§ **EXERCISE MATERIAL**:
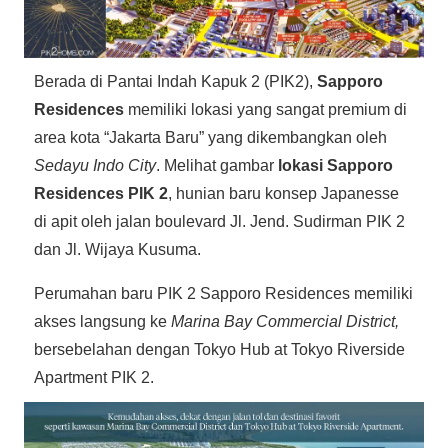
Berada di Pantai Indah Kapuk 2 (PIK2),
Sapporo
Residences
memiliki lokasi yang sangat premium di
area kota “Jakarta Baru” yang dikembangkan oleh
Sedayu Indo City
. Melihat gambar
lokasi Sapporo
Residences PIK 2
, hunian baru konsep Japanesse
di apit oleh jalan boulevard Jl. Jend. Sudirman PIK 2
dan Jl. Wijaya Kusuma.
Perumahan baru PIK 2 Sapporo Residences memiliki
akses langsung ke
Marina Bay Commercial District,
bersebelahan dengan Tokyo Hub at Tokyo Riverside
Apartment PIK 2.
--
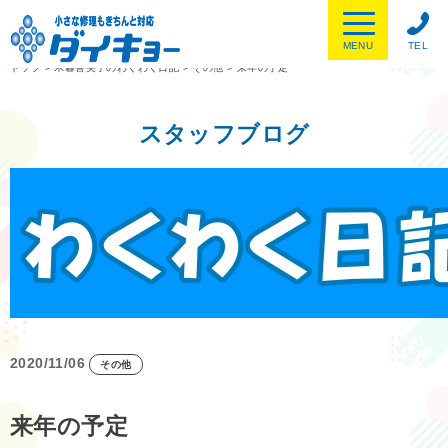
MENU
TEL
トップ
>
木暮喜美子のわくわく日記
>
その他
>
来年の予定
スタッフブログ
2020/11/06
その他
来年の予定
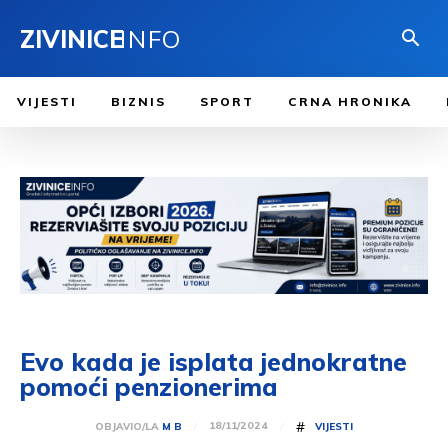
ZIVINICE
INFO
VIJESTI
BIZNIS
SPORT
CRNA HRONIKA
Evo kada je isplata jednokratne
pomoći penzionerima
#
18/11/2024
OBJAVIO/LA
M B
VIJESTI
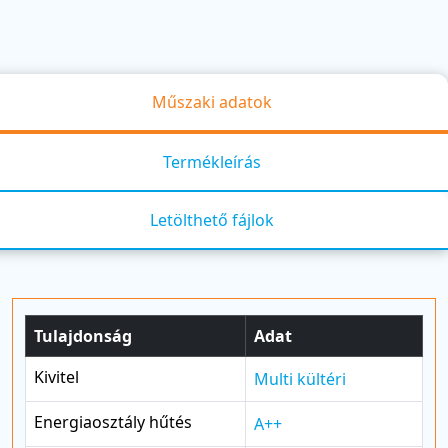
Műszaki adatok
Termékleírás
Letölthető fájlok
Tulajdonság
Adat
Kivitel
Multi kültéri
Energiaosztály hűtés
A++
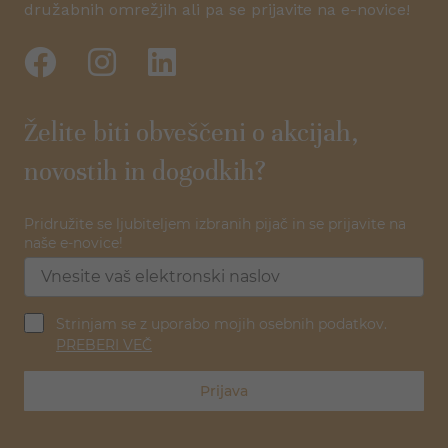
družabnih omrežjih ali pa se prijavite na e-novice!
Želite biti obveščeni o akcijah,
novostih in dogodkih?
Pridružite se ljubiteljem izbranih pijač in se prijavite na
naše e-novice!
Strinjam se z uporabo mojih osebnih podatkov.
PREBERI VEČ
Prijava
* * *
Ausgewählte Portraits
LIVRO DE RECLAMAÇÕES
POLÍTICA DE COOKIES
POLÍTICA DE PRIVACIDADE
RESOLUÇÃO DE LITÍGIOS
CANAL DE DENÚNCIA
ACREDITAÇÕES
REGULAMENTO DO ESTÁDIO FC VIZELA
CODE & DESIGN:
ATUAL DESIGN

§ **TASK PROMPT**: Everything from the line containing "LIVRO DE RECLAMAÇÕES" through the line containing "ATUAL DESIGN" in the material above should be retyped exactly, both ends included, and nothing more.

§ **THE COMPLETED TASK**:
LIVRO DE RECLAMAÇÕES
POLÍTICA DE COOKIES
POLÍTICA DE PRIVACIDADE
RESOLUÇÃO DE LITÍGIOS
CANAL DE DENÚNCIA
ACREDITAÇÕES
REGULAMENTO DO ESTÁDIO FC VIZELA
CODE & DESIGN:
ATUAL DESIGN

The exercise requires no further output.